Dalam penyaluran bantuan banjir Bone Rp9 miliar itu, Amran juga mengantar langsung 33 truk bantuan berisi kebutuhan pokok ke Kelurahan Panyula, Kecamatan Tanete Riattang Timur. Wilayah tersebut menjadi salah satu kawasan yang mengalami dampak cukup serius akibat banjir yang melanda beberapa hari terakhir.
Baca Juga: Utang Pemerintah Indonesia Hampir Rp10.000 Triliun, Menkeu Purbaya: Masih Aman
Bantuan secara simbolis diterima Bupati Bone, Andi Asman Sulaiman. Paket logistik yang dibawa meliputi beras, gula, minyak goreng, dan kebutuhan pokok lainnya untuk memenuhi kebutuhan warga selama masa tanggap darurat.
Selain bantuan logistik dari pemerintah pusat, Anggota DPR RI, Andi Amar Ma'ruf Sulaiman, turut menyerahkan bantuan uang tunai sebesar Rp500 juta untuk mendukung penanganan korban banjir.
Bantuan dana tersebut selanjutnya diserahkan kepada pemerintah daerah melalui Camat Tanete Riattang Timur, Andi Habibie, guna membantu proses pemulihan dan penanganan pascabanjir di tingkat wilayah.
Baca Juga: KARAMHA Desak Pemprov Sulteng Revisi SK Panitia MHA, DLH Beri Tanggapan
Kunjungan ke lokasi banjir itu juga dihadiri Gubernur Sulawesi Selatan, Andi Sudirman Sulaiman, bersama jajaran pemerintah pusat dan pemerintah daerah.

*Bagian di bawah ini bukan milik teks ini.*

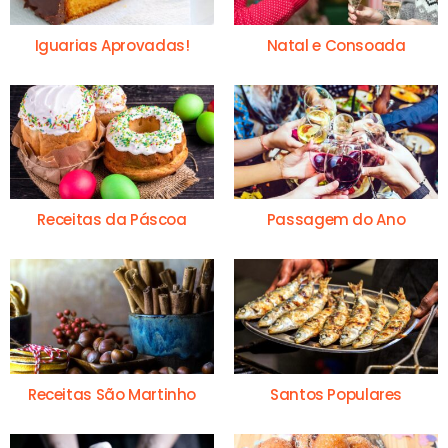
Iguarias Aprovadas!
Natal e Consoada
Receitas da Páscoa
Passagem do Ano
Receitas São Martinho
Santos Populares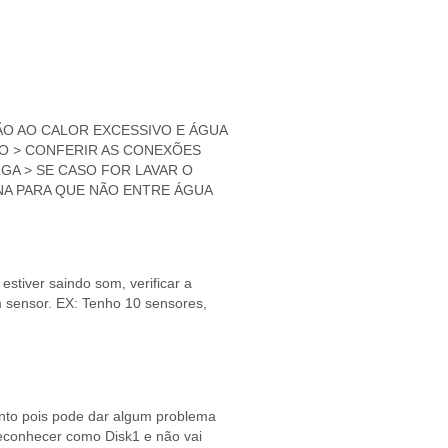
ÃO AO CALOR EXCESSIVO E ÁGUA
O > CONFERIR AS CONEXÕES
A > SE CASO FOR LAVAR O
ENA PARA QUE NÃO ENTRE ÁGUA
stiver saindo som, verificar a
 sensor. EX: Tenho 10 sensores,
ento pois pode dar algum problema
 reconhecer como Disk1 e não vai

Dalam sambutannya, Amran menyampaikan belasungkawa atas musibah banjir yang melanda Kabupaten Bone, termasuk meninggalnya dua warga akibat bencana tersebut.
"Kami turut berbelasungkawa atas musibah banjir yang melanda Bone. Semoga keluarga yang ditinggalkan diberikan ketabahan," ujar Amran.
Ia menegaskan pemerintah pusat akan terus hadir membantu masyarakat terdampak serta mempercepat proses penanganan agar aktivitas warga bisa kembali normal.
Menurut Amran, pemerintah menargetkan proses penanganan banjir dilakukan secara bertahap dan dapat rampung dalam waktu sekitar satu pekan, khususnya di wilayah yang mengalami dampak paling parah.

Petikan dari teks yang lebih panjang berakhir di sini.